[Task requirements]: Where the records below have a line with "Husqvarna", that line is to be copied.
======== Data provided
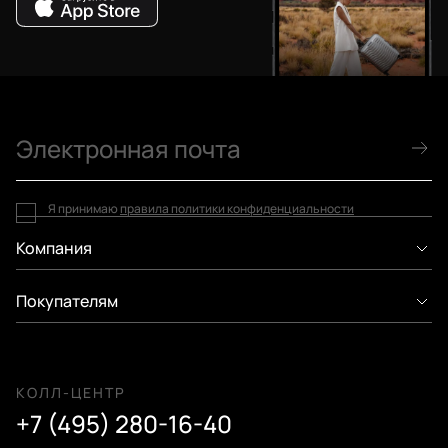
Я принимаю
правила политики конфиденциальности
Компания
Покупателям
КОЛЛ-ЦЕНТР
+7 (495) 280-16-40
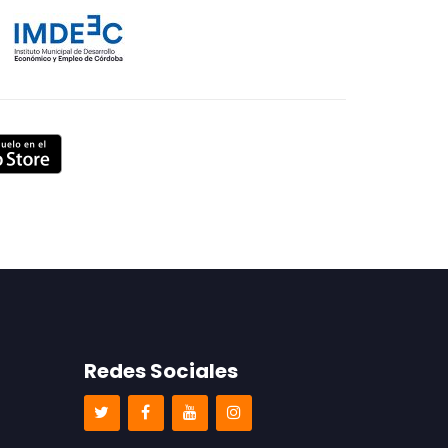
Redes Sociales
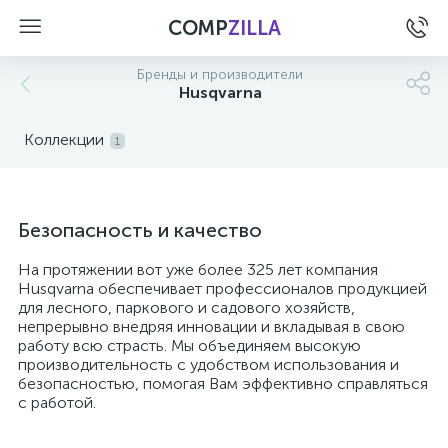
COMP
ZILLA
Бренды и производители
Husqvarna
Коллекции
1
Безопасность и качество
На протяжении вот уже более 325 лет компания
Husqvarna обеспечивает профессионалов продукцией
для лесного, паркового и садового хозяйств,
непрерывно внедряя инновации и вкладывая в свою
работу всю страсть. Мы объединяем высокую
производительность с удобством использования и
безопасностью, помогая Вам эффективно справляться
с работой.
================
[Solved exercise]:
Husqvarna
Husqvarna обеспечивает профессионалов продукцией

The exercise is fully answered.